● **TASK**
What's wanted is a faithful retyping of every entry, pictures excluded.

═══ SUPPLIED RECORDS ═══

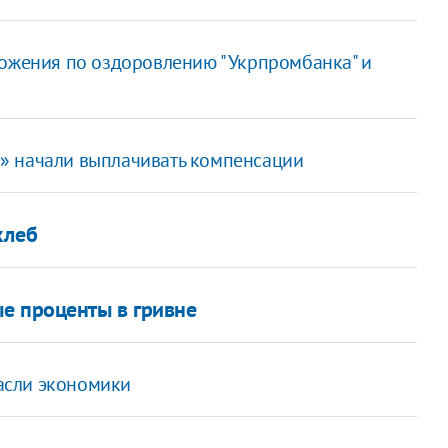
ложения по оздоровлению "Укрпромбанка" и
» начали выплачивать компенсации
хлеб
е проценты в гривне
асли экономики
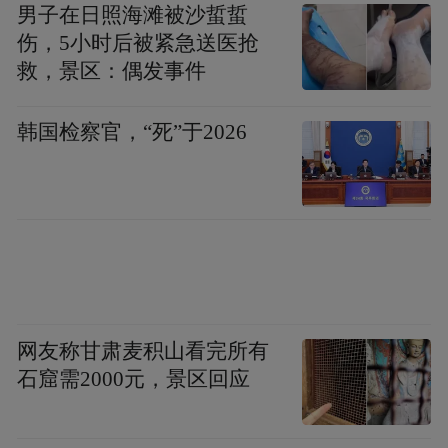
男子在日照海滩被沙蜇蜇
伤，5小时后被紧急送医抢
救，景区：偶发事件
韩国检察官，“死”于2026
网友称甘肃麦积山看完所有
石窟需2000元，景区回应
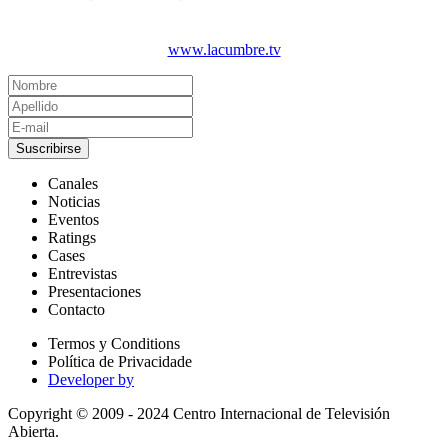
www.lacumbre.tv
Suscribirse
Canales
Noticias
Eventos
Ratings
Cases
Entrevistas
Presentaciones
Contacto
Termos y Conditions
Política de Privacidade
Developer by
Copyright © 2009 - 2024 Centro Internacional de Televisión
Abierta.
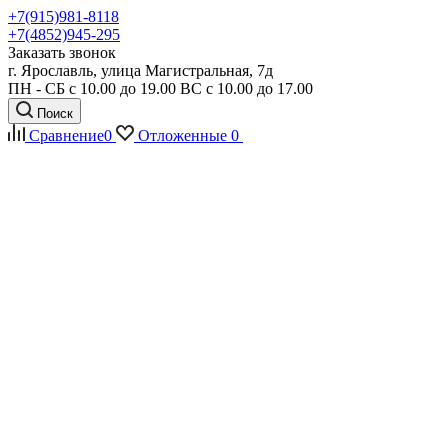
+7(915)981-8118
+7(4852)945-295
Заказать звонок
г. Ярославль, улица Магистральная, 7д
ПН - СБ с 10.00 до 19.00 ВС с 10.00 до 17.00
Поиск
Сравнение
0
Отложенные
0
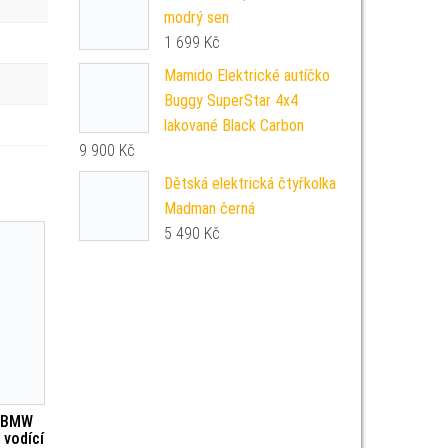
modrý sen
1 699
Kč
Mamido Elektrické autíčko
Buggy SuperStar 4x4
lakované Black Carbon
9 900
Kč
Dětská elektrická čtyřkolka
Madman černá
5 490
Kč
o BMW
 vodící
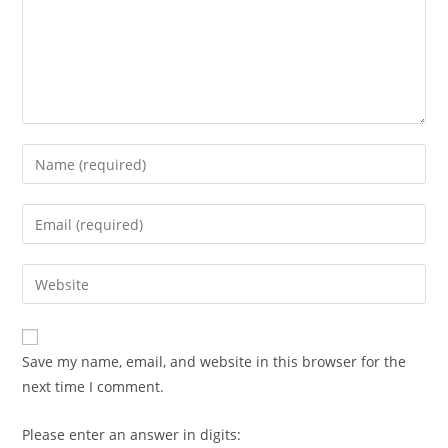
Enter
your
name
Enter
or
your
username
email
Enter
to
address
your
comment
to
website
comment
URL
Save my name, email, and website in this browser for the
(optional)
next time I comment.
Please enter an answer in digits:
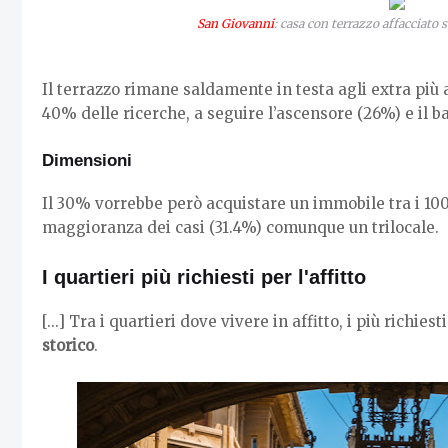
San Giovanni
: casa con terrazzo affacciato s
Il terrazzo rimane saldamente in testa agli extra più 
40% delle ricerche, a seguire l’ascensore (26%) e il b
Dimensioni
Il 30% vorrebbe però acquistare un immobile tra i 100 
maggioranza dei casi (31.4%) comunque un trilocale.
I quartieri più richiesti per l'affitto
[...] Tra i quartieri dove vivere in affitto, i più richie
storico
.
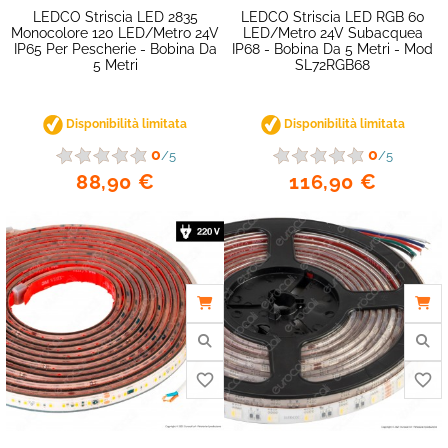
LEDCO Striscia LED 2835
LEDCO Striscia LED RGB 60
Monocolore 120 LED/metro 24V
LED/metro 24V Subacquea
IP65 Per Pescherie - Bobina Da
IP68 - Bobina Da 5 Metri - Mod
5 Metri
SL72RGB68
Disponibilità limitata
Disponibilità limitata
0
0
/5
/5
88,90 €
116,90 €
favorite_border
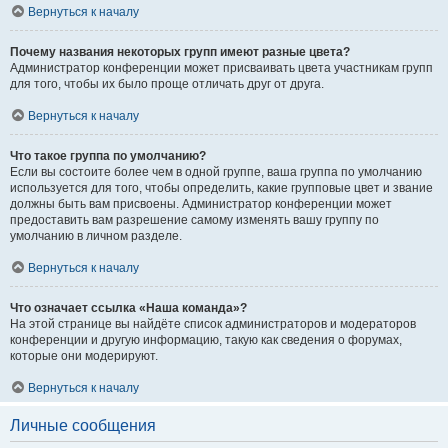
Вернуться к началу
Почему названия некоторых групп имеют разные цвета?
Администратор конференции может присваивать цвета участникам групп
для того, чтобы их было проще отличать друг от друга.
Вернуться к началу
Что такое группа по умолчанию?
Если вы состоите более чем в одной группе, ваша группа по умолчанию
используется для того, чтобы определить, какие групповые цвет и звание
должны быть вам присвоены. Администратор конференции может
предоставить вам разрешение самому изменять вашу группу по
умолчанию в личном разделе.
Вернуться к началу
Что означает ссылка «Наша команда»?
На этой странице вы найдёте список администраторов и модераторов
конференции и другую информацию, такую как сведения о форумах,
которые они модерируют.
Вернуться к началу
Личные сообщения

═══

● **SOLUTION TO THIS PROBLEM**
ложения по оздоровлению "Укрпромбанка" и
» начали выплачивать компенсации
хлеб
е проценты в гривне
асли экономики
男子在日照海滩被沙蜇蜇
伤，5小时后被紧急送医抢
救，景区：偶发事件
韩国检察官，“死”于2026
网友称甘肃麦积山看完所有
石窟需2000元，景区回应
www.lacumbre.tv
Suscribirse
Canales
Noticias
Eventos
Ratings
Cases
Entrevistas
Presentaciones
Contacto
Termos y Conditions
Política de Privacidade
Developer by
Copyright © 2009 - 2024 Centro Internacional de Televisión
Abierta.
+7(915)981-8118
+7(4852)945-295
Заказать звонок
г. Ярославль, улица Магистральная, 7д
ПН - СБ с 10.00 до 19.00 ВС с 10.00 до 17.00
Поиск
Сравнение
0
Отложенные
0
modrý sen
1 699
Kč
Mamido Elektrické autíčko
Buggy SuperStar 4x4
lakované Black Carbon
9 900
Kč
Dětská elektrická čtyřkolka
Madman černá
5 490
Kč
o BMW
 vodící
Enter
your
name
Enter
or
your
username
email
Enter
to
address
your
comment
to
website
comment
URL
Save my name, email, and website in this browser for the
(optional)
next time I comment.
Please enter an answer in digits:
San Giovanni
: casa con terrazzo affacciato s
Il terrazzo rimane saldamente in testa agli extra più 
40% delle ricerche, a seguire l’ascensore (26%) e il b
Dimensioni
Il 30% vorrebbe però acquistare un immobile tra i 100 
maggioranza dei casi (31.4%) comunque un trilocale.
I quartieri più richiesti per l'affitto
[...] Tra i quartieri dove vivere in affitto, i più richie
storico
.
LEDCO Striscia LED 2835
LEDCO Striscia LED RGB 60
Monocolore 120 LED/metro 24V
LED/metro 24V Subacquea
IP65 Per Pescherie - Bobina Da
IP68 - Bobina Da 5 Metri - Mod
5 Metri
SL72RGB68
Disponibilità limitata
Disponibilità limitata
0
0
/5
/5
88,90 €
116,90 €
favorite_border
Вернуться к началу
Почему названия некоторых групп имеют разные цвета?
Администратор конференции может присваивать цвета участникам групп
для того, чтобы их было проще отличать друг от друга.
Вернуться к началу
Что такое группа по умолчанию?
Если вы состоите более чем в одной группе, ваша группа по умолчанию
используется для того, чтобы определить, какие групповые цвет и звание
должны быть вам присвоены. Администратор конференции может
предоставить вам разрешение самому изменять вашу группу по
умолчанию в личном разделе.
Вернуться к началу
Что означает ссылка «Наша команда»?
На этой странице вы найдёте список администраторов и модераторов
конференции и другую информацию, такую как сведения о форумах,
которые они модерируют.
Вернуться к началу
Личные сообщения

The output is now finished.